For each line of the material below, give that line again word for word.

*PROVIDED RECORDS*
━━━━━━━━━━━━━━━━

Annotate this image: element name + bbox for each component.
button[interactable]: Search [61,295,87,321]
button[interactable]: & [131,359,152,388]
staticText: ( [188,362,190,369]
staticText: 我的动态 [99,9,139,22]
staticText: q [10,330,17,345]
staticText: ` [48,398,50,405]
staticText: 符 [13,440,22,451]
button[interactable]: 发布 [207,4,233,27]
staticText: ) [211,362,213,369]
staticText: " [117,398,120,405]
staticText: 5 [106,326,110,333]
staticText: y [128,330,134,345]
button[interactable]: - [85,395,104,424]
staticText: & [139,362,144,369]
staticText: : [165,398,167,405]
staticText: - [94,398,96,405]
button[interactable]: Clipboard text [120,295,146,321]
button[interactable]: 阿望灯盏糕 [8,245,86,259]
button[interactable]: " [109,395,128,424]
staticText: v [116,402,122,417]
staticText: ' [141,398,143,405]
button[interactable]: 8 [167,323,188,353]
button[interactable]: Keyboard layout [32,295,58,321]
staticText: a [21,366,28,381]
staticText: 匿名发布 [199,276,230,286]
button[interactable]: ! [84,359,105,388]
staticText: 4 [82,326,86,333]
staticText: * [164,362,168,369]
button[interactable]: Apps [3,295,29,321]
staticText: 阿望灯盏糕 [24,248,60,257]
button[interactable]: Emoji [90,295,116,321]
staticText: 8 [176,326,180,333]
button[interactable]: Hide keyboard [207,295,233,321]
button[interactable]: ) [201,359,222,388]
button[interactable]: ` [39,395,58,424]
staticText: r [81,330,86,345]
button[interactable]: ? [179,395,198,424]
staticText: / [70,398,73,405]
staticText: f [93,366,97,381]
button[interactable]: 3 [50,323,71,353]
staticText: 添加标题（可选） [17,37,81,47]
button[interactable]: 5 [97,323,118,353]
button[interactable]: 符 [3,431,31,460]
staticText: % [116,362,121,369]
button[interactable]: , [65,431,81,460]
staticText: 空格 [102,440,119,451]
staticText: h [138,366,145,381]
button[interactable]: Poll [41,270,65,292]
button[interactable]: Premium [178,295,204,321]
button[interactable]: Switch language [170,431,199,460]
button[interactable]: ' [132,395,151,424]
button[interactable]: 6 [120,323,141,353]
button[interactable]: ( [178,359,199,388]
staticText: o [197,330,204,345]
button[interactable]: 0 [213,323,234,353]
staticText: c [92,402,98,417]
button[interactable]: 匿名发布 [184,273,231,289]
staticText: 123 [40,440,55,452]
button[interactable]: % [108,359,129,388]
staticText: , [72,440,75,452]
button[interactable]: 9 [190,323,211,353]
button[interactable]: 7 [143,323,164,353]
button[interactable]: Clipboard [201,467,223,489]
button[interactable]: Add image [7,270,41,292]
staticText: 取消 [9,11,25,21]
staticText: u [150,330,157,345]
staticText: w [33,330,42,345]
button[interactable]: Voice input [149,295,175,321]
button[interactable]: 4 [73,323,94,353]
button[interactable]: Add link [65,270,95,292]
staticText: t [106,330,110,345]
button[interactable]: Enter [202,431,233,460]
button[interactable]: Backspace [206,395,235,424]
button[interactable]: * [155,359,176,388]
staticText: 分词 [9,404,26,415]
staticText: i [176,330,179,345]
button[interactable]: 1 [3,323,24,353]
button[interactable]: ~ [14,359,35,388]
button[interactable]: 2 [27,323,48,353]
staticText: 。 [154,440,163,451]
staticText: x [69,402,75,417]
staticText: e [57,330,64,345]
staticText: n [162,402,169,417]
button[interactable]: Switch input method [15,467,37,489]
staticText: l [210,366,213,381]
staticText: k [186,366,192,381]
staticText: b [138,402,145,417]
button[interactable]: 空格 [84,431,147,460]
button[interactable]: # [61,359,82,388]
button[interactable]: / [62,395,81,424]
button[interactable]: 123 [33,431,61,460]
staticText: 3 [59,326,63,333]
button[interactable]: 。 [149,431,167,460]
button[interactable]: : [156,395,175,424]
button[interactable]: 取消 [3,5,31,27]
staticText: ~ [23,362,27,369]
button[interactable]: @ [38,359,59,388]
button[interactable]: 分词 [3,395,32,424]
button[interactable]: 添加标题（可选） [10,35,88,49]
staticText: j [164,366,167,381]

━━━━━━━━━━━━━━━━

*ANSWER TO THIS PROBLEM*
Annotate this image: element name + bbox for each component.
button[interactable]: Search [61,295,87,321]
button[interactable]: & [131,359,152,388]
staticText: ( [188,362,190,369]
staticText: 我的动态 [99,9,139,22]
staticText: q [10,330,17,345]
staticText: ` [48,398,50,405]
staticText: 符 [13,440,22,451]
button[interactable]: 发布 [207,4,233,27]
staticText: ) [211,362,213,369]
staticText: " [117,398,120,405]
staticText: 5 [106,326,110,333]
staticText: y [128,330,134,345]
button[interactable]: - [85,395,104,424]
staticText: & [139,362,144,369]
staticText: : [165,398,167,405]
staticText: - [94,398,96,405]
button[interactable]: Clipboard text [120,295,146,321]
button[interactable]: 阿望灯盏糕 [8,245,86,259]
button[interactable]: " [109,395,128,424]
staticText: v [116,402,122,417]
staticText: ' [141,398,143,405]
button[interactable]: 8 [167,323,188,353]
button[interactable]: Keyboard layout [32,295,58,321]
staticText: a [21,366,28,381]
staticText: 匿名发布 [199,276,230,286]
button[interactable]: ! [84,359,105,388]
staticText: 4 [82,326,86,333]
staticText: * [164,362,168,369]
button[interactable]: Apps [3,295,29,321]
staticText: 阿望灯盏糕 [24,248,60,257]
button[interactable]: Emoji [90,295,116,321]
staticText: 8 [176,326,180,333]
button[interactable]: Hide keyboard [207,295,233,321]
button[interactable]: ) [201,359,222,388]
button[interactable]: ` [39,395,58,424]
staticText: r [81,330,86,345]
button[interactable]: ? [179,395,198,424]
staticText: / [70,398,73,405]
staticText: f [93,366,97,381]
button[interactable]: 3 [50,323,71,353]
staticText: 添加标题（可选） [17,37,81,47]
button[interactable]: 5 [97,323,118,353]
button[interactable]: 符 [3,431,31,460]
staticText: % [116,362,121,369]
button[interactable]: , [65,431,81,460]
staticText: 空格 [102,440,119,451]
staticText: h [138,366,145,381]
button[interactable]: Poll [41,270,65,292]
button[interactable]: Premium [178,295,204,321]
button[interactable]: Switch language [170,431,199,460]
button[interactable]: ' [132,395,151,424]
button[interactable]: 6 [120,323,141,353]
button[interactable]: ( [178,359,199,388]
staticText: o [197,330,204,345]
button[interactable]: 0 [213,323,234,353]
staticText: c [92,402,98,417]
button[interactable]: 匿名发布 [184,273,231,289]
staticText: 123 [40,440,55,452]
button[interactable]: % [108,359,129,388]
staticText: , [72,440,75,452]
button[interactable]: 9 [190,323,211,353]
button[interactable]: 7 [143,323,164,353]
button[interactable]: Clipboard [201,467,223,489]
button[interactable]: Add image [7,270,41,292]
staticText: 取消 [9,11,25,21]
staticText: u [150,330,157,345]
staticText: w [33,330,42,345]
button[interactable]: Voice input [149,295,175,321]
button[interactable]: 4 [73,323,94,353]
button[interactable]: Add link [65,270,95,292]
staticText: t [106,330,110,345]
button[interactable]: Enter [202,431,233,460]
button[interactable]: Backspace [206,395,235,424]
button[interactable]: * [155,359,176,388]
staticText: 分词 [9,404,26,415]
staticText: i [176,330,179,345]
button[interactable]: 1 [3,323,24,353]
button[interactable]: ~ [14,359,35,388]
button[interactable]: 2 [27,323,48,353]
staticText: 。 [154,440,163,451]
staticText: x [69,402,75,417]
staticText: e [57,330,64,345]
staticText: n [162,402,169,417]
button[interactable]: Switch input method [15,467,37,489]
staticText: l [210,366,213,381]
staticText: k [186,366,192,381]
staticText: b [138,402,145,417]
button[interactable]: 空格 [84,431,147,460]
button[interactable]: # [61,359,82,388]
button[interactable]: / [62,395,81,424]
button[interactable]: 123 [33,431,61,460]
staticText: 3 [59,326,63,333]
button[interactable]: 。 [149,431,167,460]
button[interactable]: : [156,395,175,424]
button[interactable]: 取消 [3,5,31,27]
staticText: ~ [23,362,27,369]
button[interactable]: @ [38,359,59,388]
button[interactable]: 分词 [3,395,32,424]
button[interactable]: 添加标题（可选） [10,35,88,49]
staticText: j [164,366,167,381]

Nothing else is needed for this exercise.